Steve Letarte and Dan Beaver analyze the field for the Coca-Cola 600 at Charlotte Motor Speedway and explain why they are interested in a handful of longshots.

What matters in tonight’s NASCAR Cup Series race in Charlotte and how will teams reckon with minimal tire wear across 600 miles? Let’s dive into the analytics and trends shaping tonight’s Coca-Cola 600 (6 p.m. ET on FOX).

Is 600 miles too long for Kyle Larson?

Kyle Larson has never won a 500-mile race, a worthwhile topic when discussing him as the odds-on favorite for today’s 600-mile race. It’s a notion of which Larson is fully aware.

“My friends texted me,” Larson said. “We’re in a group chat, and they’re like, ‘Oh that’s cool, you’re the odds-on favorite to win!’ I was like, ‘Yeah, but it’s 600 miles. I’m more of a 380-mile guy.’”

His self-deprecation is a nice touch, but Larson realizes long races are a riddle he’s yet to solve. He’s led laps and finished well, but hasn’t closed the deal since entering the Cup Series in 2014.

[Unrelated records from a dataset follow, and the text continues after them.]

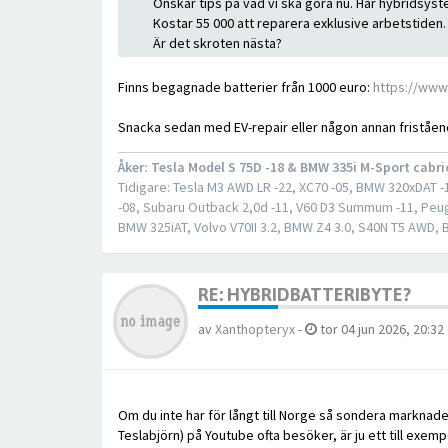
Önskar tips på vad vi ska göra nu. Har hybridsystem
Kostar 55 000 att reparera exklusive arbetstiden. I
Är det skroten nästa?
Finns begagnade batterier från 1000 euro:
https://www
Snacka sedan med EV-repair eller någon annan friståe
Åker: Tesla Model S 75D -18 & BMW 335i M-Sport cabri
Tidigare: Tesla M3 AWD LR -22, XC70 -05, BMW 320xDAT -14
-08, Subaru Outback 2,0d -11, V60 D3 Summum -11, Peug
BMW 325iAT, Volvo V70II 3.2, BMW Z4 3.0, S40N T5 AWD,
RE: HYBRIDBATTERIBYTE?
av
Xanthopteryx
-
tor 04 jun 2026, 20:32
Om du inte har för långt till Norge så sondera marknaden 
Teslabjörn) på Youtube ofta besöker, är ju ett till exemp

“A lot of times it’s my fault,” Larson said. “But also a lot of times it’s circumstantial, where somebody else has a better pit stop, or I don’t get a good push on a restart as the leader or whatever. And then I run second or third, then I overdrive to try and get back to the lead and I crash or something like that. So, I don’t know.

“I think those wins will come, but they haven’t yet.”

The win could come as soon as tonight. Larson, who starts from the pole, tops the series in Production in Equal Equipment Rating at 550-horsepower tracks while also having the fastest car, based on average median lap rank. Given the difficulty in passing with this specific rules package and the kinds of dominant stretches Larson has demonstrated on 1.5-mile tracks like Atlanta and Kansas this season, it’s easy to come to the conclusion that, if he doesn’t stumble, he’ll finally break the long-race seal with a win in one of NASCAR’s crown-jewel events.

The mental durability of a 600-mile race, Larson insists, isn’t a factor. If anything, the changing track conditions in the shift from day to night, something with which he’s struggled, prompts a heightened focus.

“I feel like I focus even more during this race to try and figure out what I need when it does go from daytime to night,” Larson said. “I’ve always been really good here in the sun. Then it goes to nighttime. This place, for whatever reason, I don’t have a good feel for. So if anything, I feel like I focus and try harder here than I do in other places.”

Besides the race length, the track itself, namely the lack of tire wear it elicits, offers the field an opportunity to rein in a potentially dominant Larson.

All tire strategies are viable with minimal degradation

Cup Series teams are utilizing the same Goodyear tire combination that saw, at most, a 1-second lap-time degradation deep into runs last year. The minimal falloff assisted in Brad Keselowski’s Coca-Cola 600 win — thanks to a decision to eschew pitting in advance of the overtime restart — and formed Greg Ives’ call for just two tires following a rain delay, a choice that jumped Alex Bowman from 13th to first in the running order. From there, Bowman earned two stage wins and tallied the fourth-most points despite finishing 19th.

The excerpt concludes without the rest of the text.